Like all right-thinking people, I hope well of the deliberations between members of certain dikasteries, and representatives of the SSPX. Anything they can do to throw light on the conciliar texts, and especially upon the odder among them, will be a gift to the Universal Church. Though mind you, if the SSPX had had the benefit of our waspish Anglo-Catholic sense of humour, they would have put on the table the Question of the Implementation of Sacrosanctum Concilium. They would have demanded a time-table for the putting into effect of what the council actually did mandate in the field of Liturgy. For example: the Council required that all clergy (except for a few individual cases individually dispensed by their bishops) say the Office in Latin. When, SSPX could have asked, is that to be enforced?
But there is a broader question than that of textual minutiae which, sooner or later, will have to be grasped: the matter of discerning between Councils. Because a view of history suggests that not all councils have been equally significant, either in their treatment of the problems of their own days, or in the value of the legacy they have bequeathed to subsequent generations.

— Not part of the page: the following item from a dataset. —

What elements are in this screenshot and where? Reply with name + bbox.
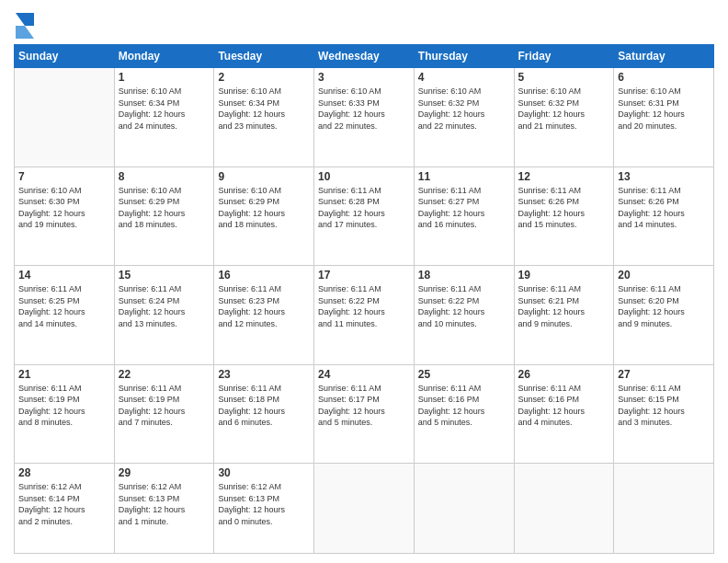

This is a difficult time to go in with all guns blazing on that topic. Two quite different motives exist for the over-estimation of councils: firstly, the view of some Orthodox that it is in councils that the Magisterium of the Church is uniquely discerned. Orthodox might forgive us Latins for an occasional suspicion that the prominence assigned to councils in some Orthodox ecclesiologies has something to do with needing an alternative to set against the Papacy. And Anglicans will recall Gregory Dix's insistence that, compared with the operation of the Roman Primacy, councils are johnny-come-latelies which have a slightly sinister connection with the growth of Caesaro-papism. We also tend to wonder why, if Orthodoxy is the Church and councils are so important, Orthodoxy itself seems to do so superbly well, in bad times and in good, without councils, and has done for so many centuries. I might go further: the glory days of Byzantine Christianity lie, at least arguably, in the period since it ceased to hold or receive 'Ecumenical' Councils. Don't accuse me of a crude attack on Orthodoxy: I am perfectly aware of Orthodox articulations of the Faith which avoid all the arrows that I have just let loose. But I think some more reflective Orthodox might concede to me that there are Orthodox polemicists, just as there certainly are Western apologists, who do promote over-simplifications.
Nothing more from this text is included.